Garret Greenfield

No. 76, 62, 74
- Position: Offensive tackle

Personal information
- Born: September 20, 1999 (age 26) Sioux Center, Iowa, U.S.
- Listed height: 6 ft 6 in (1.98 m)
- Listed weight: 310 lb (141 kg)

Career information
- High school: Rock Valley (Rock Valley, Iowa)
- College: South Dakota State (2018–2023)
- NFL draft: 2024: undrafted

Career history
- Seattle Seahawks (2024)*; New York Giants (2024)*; Tampa Bay Buccaneers (2024)*;
- * Offseason or practice squad member only

Awards and highlights
- 2× FCS national champion (2022, 2023); 3× First-team FCS All-American (2020, 2022, 2023); 3× First-team All-MVFC (2020, 2022, 2023);
- Stats at Pro Football Reference

= Garret Greenfield =

American football player (born 1999)

Garret Greenfield (born September 20, 1999) is an American former professional football player who was an offensive tackle. He played college football for the South Dakota State Jackrabbits and was signed by the Seattle Seahawks as an undrafted free agent after the 2024 NFL draft.

==Early life==
From Rock Valley, Iowa, Greenfield attended Rock Valley High School where he played football, basketball and baseball. Playing both on the offensive line and defensive line, he was twice named the team's most valuable offensive lineman, helping them win the state championship in 2016 while being semifinalists in 2017. He committed to play college football for the South Dakota State Jackrabbits (SDSU).

==College career==
As a true freshman at South Dakota State in 2018, Greenfield appeared in three games while redshirting.
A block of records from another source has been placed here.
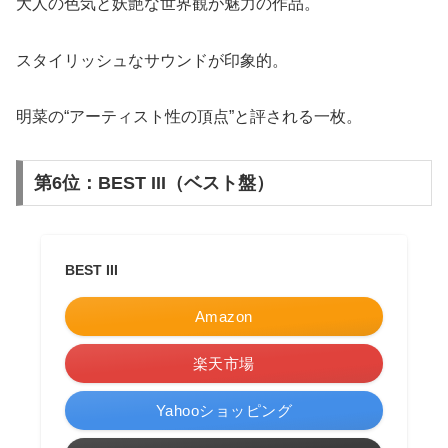
大人の色気と妖艶な世界観が魅力の作品。
スタイリッシュなサウンドが印象的。
明菜の“アーティスト性の頂点”と評される一枚。
第6位：BEST III（ベスト盤）
BEST III
Amazon
楽天市場
Yahooショッピング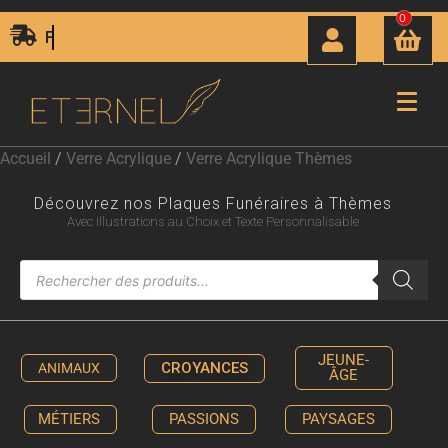
0
Livraison Express 24H00
Accueil
/
Verre Acrylique
/
Verre Acrylique Thèmes
Découvrez nos Plaques Funéraires à Thèmes
Avec Illustrations au Choix et Texte Personnalisable
JEUNE-
CROYANCES
ANIMAUX
ÂGE
MÉTIERS
PASSIONS
PAYSAGES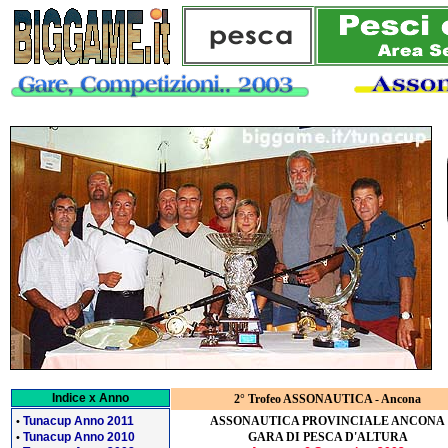
Indice x Anno
2° Trofeo ASSONAUTICA - Ancona
ASSONAUTICA PROVINCIALE ANCONA
Tunacup Anno 2011
•
Tunacup Anno 2010
GARA DI PESCA D'ALTURA
•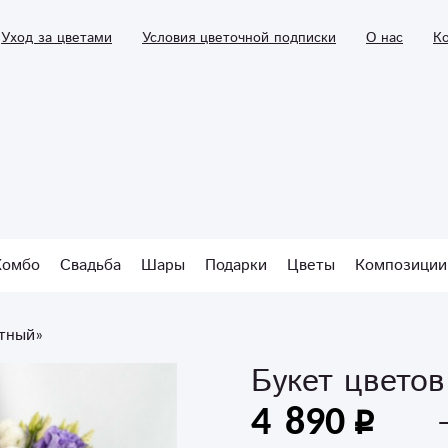
Уход за цветами
Условия цветочной подписки
О нас
К
Комбо
Свадьба
Шары
Подарки
Цветы
Композиции
атный»
Букет цвето
4 890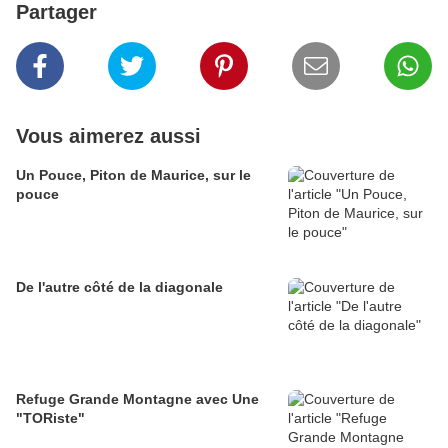
Partager
Vous aimerez aussi
Un Pouce, Piton de Maurice, sur le
pouce
De l'autre côté de la diagonale
Refuge Grande Montagne avec Une
"TORiste"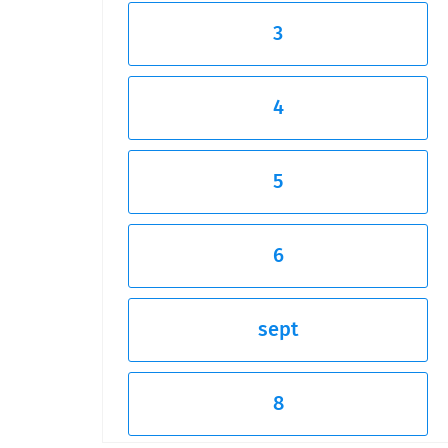
3
4
5
6
sept
8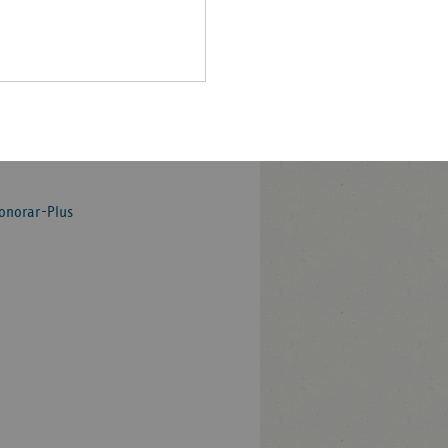
Pfalz
rationen ihre Honorare,
offene Sprechstunden sowie
rland
irkten sich ebenfalls
hsen
 – vor allem aufgrund der
hsen-
 das Gesamthonorar der
halt
uf 1,32 Milliarden Euro.
leswig-
lstein
Honorar-Plus
ringen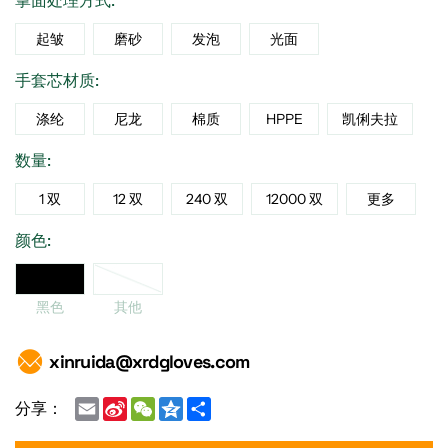
掌面处理方式:
起皱
磨砂
发泡
光面
手套芯材质:
涤纶
尼龙
棉质
HPPE
凯俐夫拉
数量:
1 双
12 双
240 双
12000 双
更多
颜色:
黑色
黑色
其他
xinruida@xrdgloves.com
Email
Sina
WeChat
Qzone
Share
分享：
Weibo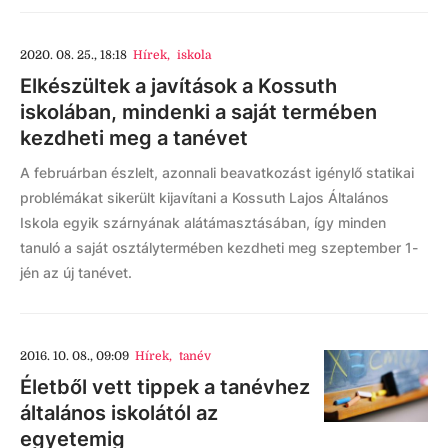
2020. 08. 25., 18:18
Hírek
,
iskola
Elkészültek a javítások a Kossuth
iskolában, mindenki a saját termében
kezdheti meg a tanévet
A februárban észlelt, azonnali beavatkozást igénylő statikai
problémákat sikerült kijavítani a Kossuth Lajos Általános
Iskola egyik szárnyának alátámasztásában, így minden
tanuló a saját osztálytermében kezdheti meg szeptember 1-
jén az új tanévet.
2016. 10. 08., 09:09
Hírek
,
tanév
Életből vett tippek a tanévhez
általános iskolától az
egyetemig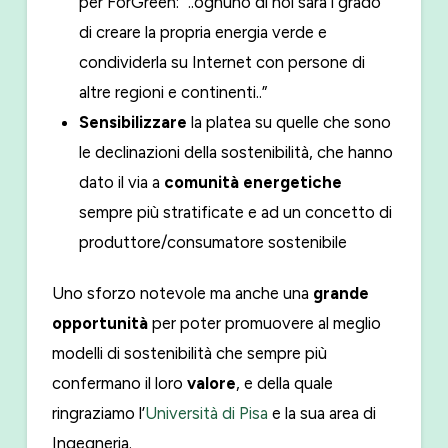
per ForGreen: “..ognuno di noi sarà i grado
di creare la propria energia verde e
condividerla su Internet con persone di
altre regioni e continenti..”
Sensibilizzare
la platea su quelle che sono
le declinazioni della sostenibilità, che hanno
dato il via a
comunità energetiche
sempre più stratificate e ad un concetto di
produttore/consumatore sostenibile
Uno sforzo notevole ma anche una
grande
opportunità
per poter promuovere al meglio
modelli di sostenibilità che sempre più
confermano il loro
valore
, e della quale
ringraziamo l’
Università di Pisa
e la sua area di
Ingegneria.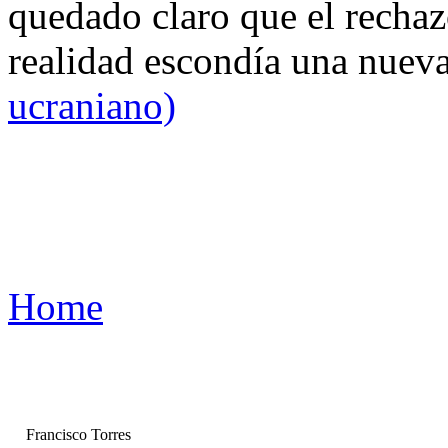
quedado claro que el rechaz
realidad escondía una nuev
ucraniano)
Home
Francisco Torres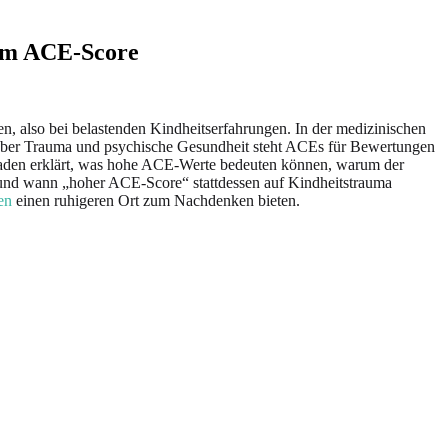
zum ACE-Score
 also bei belastenden Kindheitserfahrungen. In der medizinischen
 über Trauma und psychische Gesundheit steht ACEs für Bewertungen
faden erklärt, was hohe ACE-Werte bedeuten können, warum der
und wann „hoher ACE-Score“ stattdessen auf Kindheitstrauma
en
einen ruhigeren Ort zum Nachdenken bieten.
The following year, he played in a total of seven games. In the spring 2021 season, postponed from 2020 due to the COVID-19 pandemic, Greenfield started all 10 games while helping South Dakota State reach their first national championship, being named a first-team All-American by several selectors.

Greenfield started all 15 games in the fall 2021 season, mainly playing as a right tackle. He shifted to left tackle in 2022 and started all 15 games while adding the role of team captain, being named a first-team All-American while helping SDSU win their first national championship. He returned for a final season in 2023 and won another national championship while starting all 15 games, receiving another All-America selection. He declared for the 2024 NFL draft and was invited to the East–West Shrine Bowl and NFL Scouting Combine. At the combine, he posted the all-time offensive lineman record in the vertical jump.

==Professional career==

Pre-draft measurables
| Height | Weight | Arm length | Hand span | 40-yard dash | 10-yard split | 20-yard split | 20-yard shuttle | Three-cone drill | Vertical jump | Broad jump |
| 6 ft 5+3⁄4 in (1.97 m) | 311 lb (141 kg) | 33+1⁄2 in (0.85 m) | 9+3⁄4 in (0.25 m) | 5.22 s | 1.77 s | 2.98 s | 4.85 s | 7.76 s | 38.5 in (0.98 m) | 9 ft 5 in (2.87 m) |
All values from NFL Combine

===Seattle Seahawks===
Greenfield signed with the Seattle Seahawks as an undrafted free agent on May 3, 2024. He was also selected by the DC Defenders in the fourth round of the 2024 UFL draft on July 17. On August 30, Greenfield was released by the Seahawks.

===New York Giants===
On October 30, 2024, the New York Giants signed Greenfield to their practice squad. He was released on November 19.

===Tampa Bay Buccaneers===
On January 1, 2025, the Tampa Bay Buccaneers signed Greenfield to their practice squad. He signed a reserve/future contract with Tampa Bay on January 14. On July 24, Greenfield retired from professional football.